If that were possible, it would no doubt also be overwhelming, listening to so many ardent desires. In Nathan Hill’s astute, comedy of manners, The Nix (2016), Faye Anderson is in a Chicago jail cell, the night before the police riot at the 1968 Democratic Convention. She overhears a fragment of the prayers being offered to heaven that night. How she hears them isn’t at issue here. Nathan Hill, this new Dickens-of-an-author, pulls it off.
No doubt such prayers were indeed offered. And faith tells us that they were heard! The Gospel is clear on that account: we are commanded to pray; we are told that God listens to our prayers.
Of course, all of us know, from our own lives, that not every prayer we offer receives the response we desire. Indeed, most don’t. So why does God ask us to offer so many unrequited prayers? Put another way, shouldn’t prayer be more successful?
As so many of the saints have pointed out, whatever prayers do, or don’t do, in regard to God’s will, they do transform us. All real relationships of some depth do, whether human or divine.

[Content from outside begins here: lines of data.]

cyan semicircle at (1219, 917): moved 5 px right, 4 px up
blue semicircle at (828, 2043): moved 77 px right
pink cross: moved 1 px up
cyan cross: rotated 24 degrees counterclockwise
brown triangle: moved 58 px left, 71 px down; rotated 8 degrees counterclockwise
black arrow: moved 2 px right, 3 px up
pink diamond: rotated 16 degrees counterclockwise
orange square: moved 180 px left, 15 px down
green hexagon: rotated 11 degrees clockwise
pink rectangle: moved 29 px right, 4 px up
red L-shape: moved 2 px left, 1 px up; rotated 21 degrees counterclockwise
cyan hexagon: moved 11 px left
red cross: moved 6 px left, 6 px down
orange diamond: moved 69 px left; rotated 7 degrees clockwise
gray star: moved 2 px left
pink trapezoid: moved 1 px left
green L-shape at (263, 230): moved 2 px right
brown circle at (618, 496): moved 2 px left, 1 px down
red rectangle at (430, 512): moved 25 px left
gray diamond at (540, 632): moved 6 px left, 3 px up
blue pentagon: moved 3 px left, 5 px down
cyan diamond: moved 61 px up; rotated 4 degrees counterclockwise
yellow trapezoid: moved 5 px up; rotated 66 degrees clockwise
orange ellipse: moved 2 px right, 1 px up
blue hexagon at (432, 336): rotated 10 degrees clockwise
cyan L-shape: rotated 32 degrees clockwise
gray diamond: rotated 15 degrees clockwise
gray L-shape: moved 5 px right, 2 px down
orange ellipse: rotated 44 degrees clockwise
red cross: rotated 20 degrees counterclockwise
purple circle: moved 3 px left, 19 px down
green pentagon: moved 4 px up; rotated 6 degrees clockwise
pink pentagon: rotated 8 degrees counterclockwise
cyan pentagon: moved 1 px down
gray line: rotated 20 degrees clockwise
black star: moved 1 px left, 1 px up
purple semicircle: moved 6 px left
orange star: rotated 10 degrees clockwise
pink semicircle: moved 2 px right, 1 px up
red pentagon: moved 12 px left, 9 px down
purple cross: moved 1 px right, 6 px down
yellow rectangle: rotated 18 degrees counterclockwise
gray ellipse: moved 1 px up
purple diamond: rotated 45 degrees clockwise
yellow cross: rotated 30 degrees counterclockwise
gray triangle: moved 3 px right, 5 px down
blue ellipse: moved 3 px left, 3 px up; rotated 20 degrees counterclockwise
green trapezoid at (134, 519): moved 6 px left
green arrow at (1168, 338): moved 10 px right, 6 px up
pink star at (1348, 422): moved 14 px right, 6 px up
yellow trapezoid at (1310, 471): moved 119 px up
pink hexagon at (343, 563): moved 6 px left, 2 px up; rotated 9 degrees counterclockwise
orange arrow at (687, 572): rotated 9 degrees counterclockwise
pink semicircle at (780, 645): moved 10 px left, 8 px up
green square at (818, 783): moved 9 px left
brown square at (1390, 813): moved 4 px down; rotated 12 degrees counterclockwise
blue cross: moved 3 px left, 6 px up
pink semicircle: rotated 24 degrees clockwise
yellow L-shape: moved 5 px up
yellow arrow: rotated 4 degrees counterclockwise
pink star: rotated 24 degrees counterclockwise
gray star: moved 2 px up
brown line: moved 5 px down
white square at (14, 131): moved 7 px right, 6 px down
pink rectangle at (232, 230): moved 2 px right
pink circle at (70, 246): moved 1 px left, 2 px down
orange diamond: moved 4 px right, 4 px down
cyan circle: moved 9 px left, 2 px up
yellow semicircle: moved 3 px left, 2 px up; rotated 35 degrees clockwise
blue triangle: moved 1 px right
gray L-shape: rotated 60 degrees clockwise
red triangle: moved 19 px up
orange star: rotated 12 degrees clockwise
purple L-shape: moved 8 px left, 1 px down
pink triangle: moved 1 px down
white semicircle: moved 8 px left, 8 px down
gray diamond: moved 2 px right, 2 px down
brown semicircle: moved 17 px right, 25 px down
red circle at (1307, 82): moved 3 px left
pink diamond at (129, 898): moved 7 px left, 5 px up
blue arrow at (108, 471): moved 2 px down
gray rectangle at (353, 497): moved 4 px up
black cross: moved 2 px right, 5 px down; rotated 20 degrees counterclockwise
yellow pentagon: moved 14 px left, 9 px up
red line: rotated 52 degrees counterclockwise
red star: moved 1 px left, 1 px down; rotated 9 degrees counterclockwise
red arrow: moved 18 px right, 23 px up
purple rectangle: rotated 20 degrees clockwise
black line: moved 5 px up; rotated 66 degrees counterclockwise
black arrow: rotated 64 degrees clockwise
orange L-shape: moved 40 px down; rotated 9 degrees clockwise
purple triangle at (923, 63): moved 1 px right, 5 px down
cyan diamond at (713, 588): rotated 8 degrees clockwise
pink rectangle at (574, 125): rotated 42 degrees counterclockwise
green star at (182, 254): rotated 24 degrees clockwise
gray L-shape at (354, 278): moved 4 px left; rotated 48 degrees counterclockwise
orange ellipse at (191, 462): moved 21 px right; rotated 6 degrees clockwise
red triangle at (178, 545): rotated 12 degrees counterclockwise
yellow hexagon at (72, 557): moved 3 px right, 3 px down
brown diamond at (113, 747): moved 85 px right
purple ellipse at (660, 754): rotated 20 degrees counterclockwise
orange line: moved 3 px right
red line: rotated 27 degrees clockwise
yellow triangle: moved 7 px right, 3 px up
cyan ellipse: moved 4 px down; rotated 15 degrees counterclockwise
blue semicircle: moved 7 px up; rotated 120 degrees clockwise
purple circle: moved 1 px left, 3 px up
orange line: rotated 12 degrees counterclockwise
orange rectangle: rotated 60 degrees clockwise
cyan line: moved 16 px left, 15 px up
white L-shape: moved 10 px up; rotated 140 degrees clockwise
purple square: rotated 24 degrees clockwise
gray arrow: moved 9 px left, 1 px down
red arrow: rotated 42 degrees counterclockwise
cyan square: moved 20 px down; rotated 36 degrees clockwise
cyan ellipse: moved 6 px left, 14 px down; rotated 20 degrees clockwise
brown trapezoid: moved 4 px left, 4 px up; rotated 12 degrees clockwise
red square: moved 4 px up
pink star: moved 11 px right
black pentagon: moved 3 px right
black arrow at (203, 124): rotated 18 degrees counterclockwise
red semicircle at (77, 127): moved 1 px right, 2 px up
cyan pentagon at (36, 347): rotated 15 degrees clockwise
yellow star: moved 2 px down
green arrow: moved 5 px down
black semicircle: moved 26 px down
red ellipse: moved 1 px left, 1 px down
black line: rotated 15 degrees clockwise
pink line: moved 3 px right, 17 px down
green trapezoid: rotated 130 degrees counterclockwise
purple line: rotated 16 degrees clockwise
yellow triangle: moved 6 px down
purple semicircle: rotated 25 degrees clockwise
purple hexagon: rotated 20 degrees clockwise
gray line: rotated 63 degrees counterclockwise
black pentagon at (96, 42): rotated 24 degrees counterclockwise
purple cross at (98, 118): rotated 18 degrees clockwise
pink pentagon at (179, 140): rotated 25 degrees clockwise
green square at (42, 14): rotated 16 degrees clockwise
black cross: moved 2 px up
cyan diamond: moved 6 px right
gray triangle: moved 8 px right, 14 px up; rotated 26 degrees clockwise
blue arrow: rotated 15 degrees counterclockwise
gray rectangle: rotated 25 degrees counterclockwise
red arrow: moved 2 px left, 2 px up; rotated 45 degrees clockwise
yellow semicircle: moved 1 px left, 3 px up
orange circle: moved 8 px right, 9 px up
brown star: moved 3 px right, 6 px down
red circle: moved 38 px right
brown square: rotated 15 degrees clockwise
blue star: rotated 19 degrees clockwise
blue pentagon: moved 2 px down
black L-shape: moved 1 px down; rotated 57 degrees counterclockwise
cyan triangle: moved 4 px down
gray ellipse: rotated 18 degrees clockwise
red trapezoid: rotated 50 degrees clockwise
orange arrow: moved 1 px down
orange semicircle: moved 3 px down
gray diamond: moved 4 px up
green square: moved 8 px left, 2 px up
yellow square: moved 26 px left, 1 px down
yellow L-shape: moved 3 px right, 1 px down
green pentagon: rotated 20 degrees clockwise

Scripture seems to suggest, by way of Moses, praying so long and so hard that Aaron and Hur must hold his arms aloft, or the incessant widow, driving a dishonest judge to distraction, that good prayer is not necessarily pain-free prayer. Because prayer is a real relationship with God, it’s no more immune to pain than any other relationship, even the good ones.
In a letter to her spiritual confidant, Father Jerónimo Gracián, no less an authority than Saint Teresa of Avila says the same.
Saint Teresa goes on to insist that prayer isn’t about the contentment of our hungers; it’s about the conversion of our hearts.
Good prayer is prayer than changes us. It doesn’t necessarily feel good. Simply by turning to prayer, the sorrowing and the troubled have offered themselves to God. That’s what counts. The prayer may seem to meet with no response. The one praying might emotionally experience God’s absence more than God’s presence. It doesn’t matter. We open a space for God when we pray. God enters our lives, in the yearning.
Don’t stop praying because your prayers appear to be unheard. God hears. And, someday, in heaven’s light, the longing alone, which we so often experience, will prove itself to have been quite effective.